The first day of summer camp season (as well as my first day), we decided to explore the wilderness of Mt. Tom. As a mountain that I had never hiked before, I was intrigued as to what the day would bring. Focusing less on the apparent physical challenges we would face, I decided to rather focus my energy on the kinds of things I could help teach from the natural and scenic landscape of this mountain on the Metacomet Ridge in the Easthampton/Holyoke area. When we arrived, I took note of the trees and shale, dated from past volcanic activity. Packs on our backs and eagerness of exploration on our faces, our small group of adventurers took off, up the almost vertical side of the mountain! Though we took frequent rests and realized we were all more tired going up than we thought we would be, our positivity that we would eventually reach the top kept us trekking on. At one point, we even had to rely on each other and use our team building skills (with the help of Kurt) to traverse some difficult patches. At about midday, we eventually reached the top!
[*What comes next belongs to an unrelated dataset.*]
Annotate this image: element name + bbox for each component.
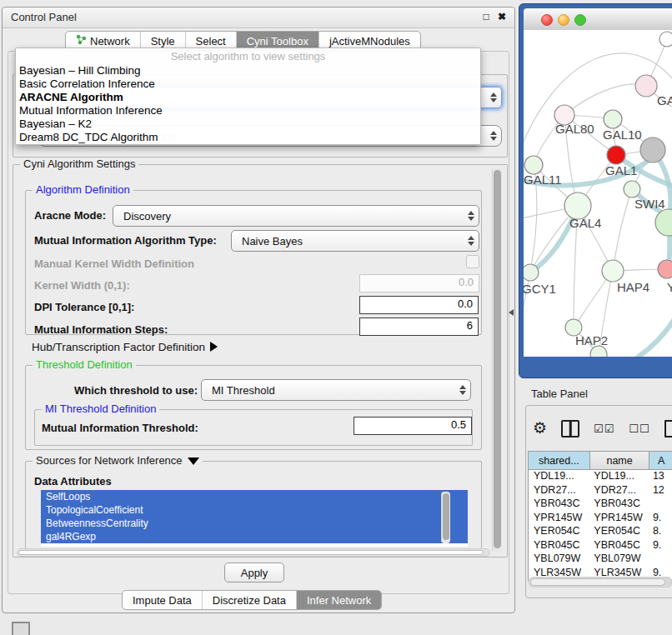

At this point, scanning the beauty of the landscape below, my heart was full of contentment at our location and gladness for our safety. However, my body was in a physically rough state. It had been awhile since I’d gone on a hike that challenged my physical strength, endurance, and mental ability. I’ve usually been the “leisurely” hiker, who more so has taken in the landscape piece by piece at a slower rate, so this Mt. Tom hike was a big step for me. Climbing up, my mental clarity was blurring and my doubts began to set in. What would happen if we couldn’t make it to the top? Where were we exactly?  Where could we even turn back or even get back to “The Beast” (the Biocitizen van) if we needed to? Would we even be safe? It was at the top of this mountain when my mind stopped racing and I starting wondering how this company of exploratory kids was able to keep their endurance roaring, even when I was having troubles of my own. They were real troopers on this expedition, who clearly had mountain climbing super powers of their own!

I was very impressed with myself to make it up this mountain and even more impressed with the strength of these kids. I learned that we are all able to face our fears and weed through the mental confusion if we keep trekking on in the face of uncertainty. What is life without a bit of risk and exploration in the woods? We have so much power of body and mind as human beings and I feel as though we fail to realize this most times. Thoreau realized he could finally “live” by being immersed in nature. Could we all eventually take a moment to come to this realization in our own ways? Could we all find a means to “live” like these extraordinary campers did on Mt. Tom and learn in the process? Biotic immersion is a form of “living” in itself and our capabilities to thrive as members of Mother Earth will carry us through to realizing the beauty and sacredness of being immersed in nature.